### DATA SUPPLIED:

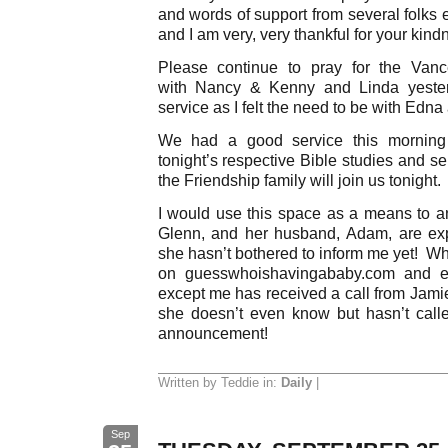
and words of support from several folks 
and I am very, very thankful for your kind
Please continue to pray for the Vanc
with Nancy & Kenny and Linda yesterd
service as I felt the need to be with Edna
We had a good service this morning 
tonight’s respective Bible studies and s
the Friendship family will join us tonight.
I would use this space as a means to 
Glenn, and her husband, Adam, are exp
she hasn’t bothered to inform me yet! Wh
on guesswhoishavingababy.com and ev
except me has received a call from Jamie
she doesn’t even know but hasn’t call
announcement!
Written by Teddie in:
Daily
|
Sep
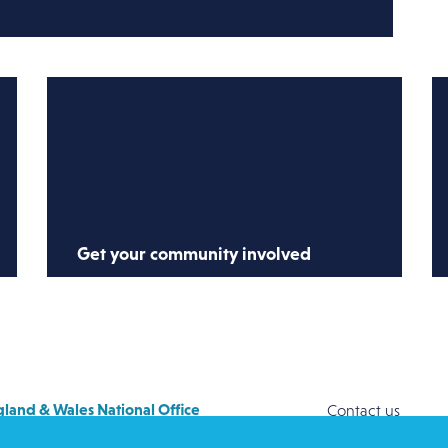
Get your community involved
Share our resources with your church,
family and friends, explaining why it
matters to help refugees and asylum
seekers.
land & Wales National Office
Contact us
y House
Safeguarding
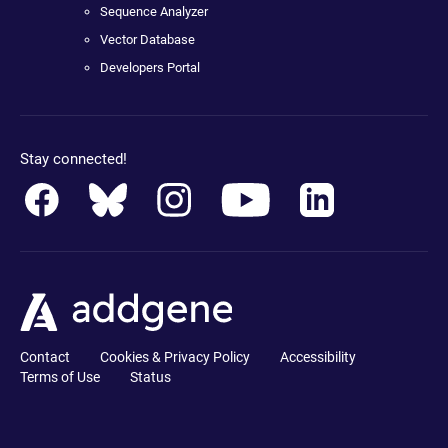
Sequence Analyzer
Vector Database
Developers Portal
Stay connected!
Contact
Cookies & Privacy Policy
Accessibility
Terms of Use
Status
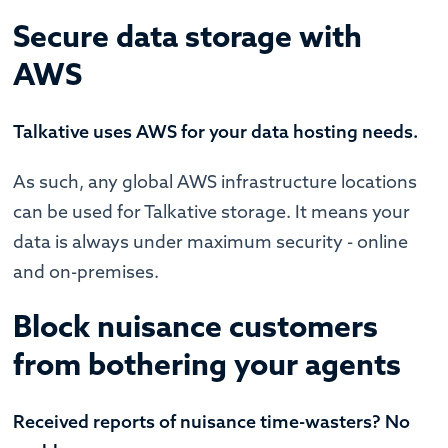
Secure data storage with
AWS
Talkative uses AWS for your data hosting needs.
As such, any global AWS infrastructure locations
can be used for Talkative storage. It means your
data is always under maximum security - online
and on-premises.
Block nuisance customers
from bothering your agents
Received reports of nuisance time-wasters? No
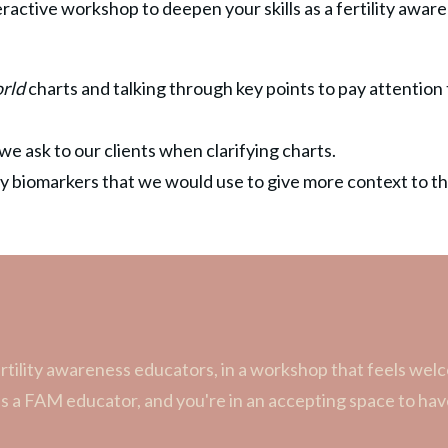
teractive workshop to deepen your skills as a fertility awa
orld
charts and talking through key points to pay attention
we ask to our clients when clarifying charts.
ity biomarkers that we would use to give more context to th
rtility awareness educators, in a workshop that feels wel
as a FAM educator, and you're in an accepting space to h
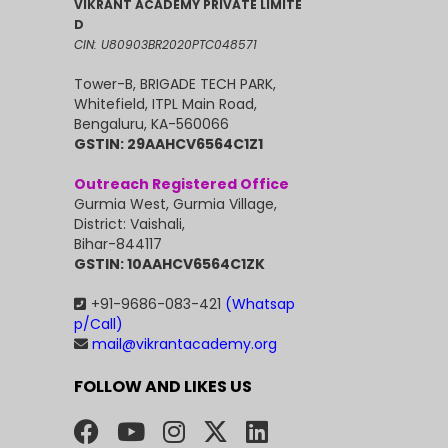
VIKRANT ACADEMY PRIVATE LIMITE
D
CIN: U80903BR2020PTC048571
Tower-B, BRIGADE TECH PARK,
Whitefield, ITPL Main Road,
Bengaluru, KA-560066
GSTIN: 29AAHCV6564C1Z1
Outreach Registered Office
Gurmia West, Gurmia Village,
District: Vaishali,
Bihar-844117
GSTIN: 10AAHCV6564C1ZK
+91-9686-083-421
(Whatsap
p/Call)
mail@vikrantacademy.org
FOLLOW AND LIKES US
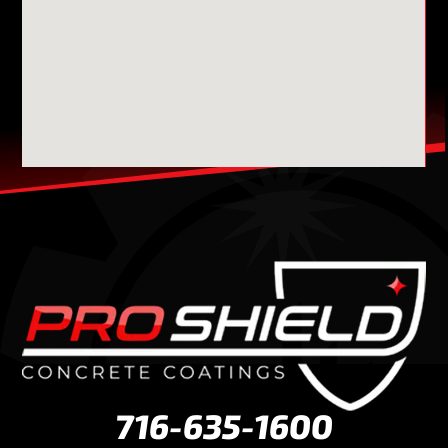
716-635-1600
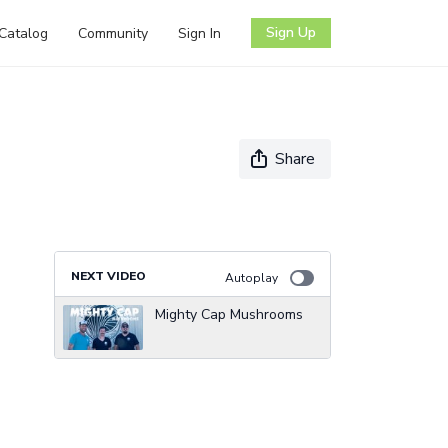
Sign Up
Catalog
Community
Sign In
Share
NEXT VIDEO
Autoplay
Mighty Cap Mushrooms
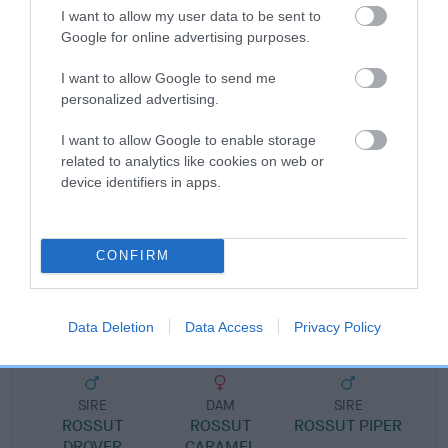
I want to allow my user data to be sent to
Google for online advertising purposes.
Pedigree
I want to allow Google to send me
personalized advertising.
I want to allow Google to enable storage
SIRE
related to analytics like cookies on web or
CH ROSSUT ZULU OF PAKOWHAI JW SHCM
device identifiers in apps.
CONFIRM
SIRE
DAM
CH ROSSUT SORCERER
ROSSUT CEL
Data Deletion
Data Access
Privacy Policy
SIRE
DAM
SIRE
ROSSUT
ROSSUT
ROSSUT PIPER
DROVER
CARAMEL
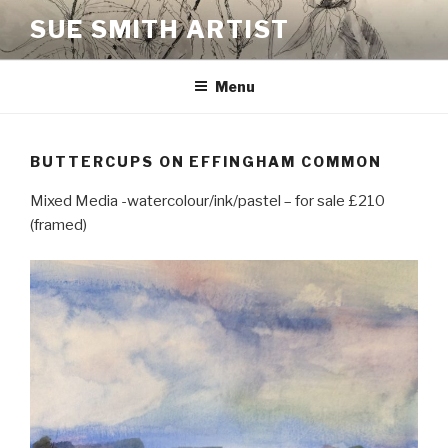
Skip
SUE SMITH ARTIST
to
content
Menu
BUTTERCUPS ON EFFINGHAM COMMON
Mixed Media -watercolour/ink/pastel – for sale £210
(framed)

### TASK TO COMPLETE:
Exactness is what counts here: copy each entry as given and omit its pictures.

### RESULT OF THIS TASK:
and words of support from several folks 
and I am very, very thankful for your kind
Please continue to pray for the Vanc
with Nancy & Kenny and Linda yesterd
service as I felt the need to be with Edna
We had a good service this morning 
tonight’s respective Bible studies and s
the Friendship family will join us tonight.
I would use this space as a means to 
Glenn, and her husband, Adam, are exp
she hasn’t bothered to inform me yet! Wh
on guesswhoishavingababy.com and ev
except me has received a call from Jamie
she doesn’t even know but hasn’t call
announcement!
Written by Teddie in:
Daily
|
Sep
Get your community involved
Share our resources with your church,
family and friends, explaining why it
matters to help refugees and asylum
seekers.
land & Wales National Office
Contact us
y House
Safeguarding
Sequence Analyzer
Vector Database
Developers Portal
Stay connected!
Contact
Cookies & Privacy Policy
Accessibility
Terms of Use
Status
Secure data storage with
AWS
Talkative uses AWS for your data hosting needs.
As such, any global AWS infrastructure locations
can be used for Talkative storage. It means your
data is always under maximum security - online
and on-premises.
Block nuisance customers
from bothering your agents
Received reports of nuisance time-wasters? No
teractive workshop to deepen your skills as a fertility awa
orld
charts and talking through key points to pay attention
we ask to our clients when clarifying charts.
ity biomarkers that we would use to give more context to th
rtility awareness educators, in a workshop that feels wel
as a FAM educator, and you're in an accepting space to h
VIKRANT ACADEMY PRIVATE LIMITE
D
CIN: U80903BR2020PTC048571
Tower-B, BRIGADE TECH PARK,
Whitefield, ITPL Main Road,
Bengaluru, KA-560066
GSTIN: 29AAHCV6564C1Z1
Outreach Registered Office
Gurmia West, Gurmia Village,
District: Vaishali,
Bihar-844117
GSTIN: 10AAHCV6564C1ZK
+91-9686-083-421
(Whatsap
p/Call)
mail@vikrantacademy.org
FOLLOW AND LIKES US
716-635-1600
Sign Up
Catalog
Community
Sign In
Share
NEXT VIDEO
Autoplay
Mighty Cap Mushrooms
I want to allow my user data to be sent to
Google for online advertising purposes.
Pedigree
I want to allow Google to send me
personalized advertising.
I want to allow Google to enable storage
SIRE
related to analytics like cookies on web or
CH ROSSUT ZULU OF PAKOWHAI JW SHCM
device identifiers in apps.
CONFIRM
SIRE
DAM
CH ROSSUT SORCERER
ROSSUT CEL
Data Deletion
Data Access
Privacy Policy
SIRE
DAM
SIRE
ROSSUT
ROSSUT
ROSSUT PIPER
DROVER
CARAMEL
Skip
SUE SMITH ARTIST
to
content
Menu
BUTTERCUPS ON EFFINGHAM COMMON
Mixed Media -watercolour/ink/pastel – for sale £210
(framed)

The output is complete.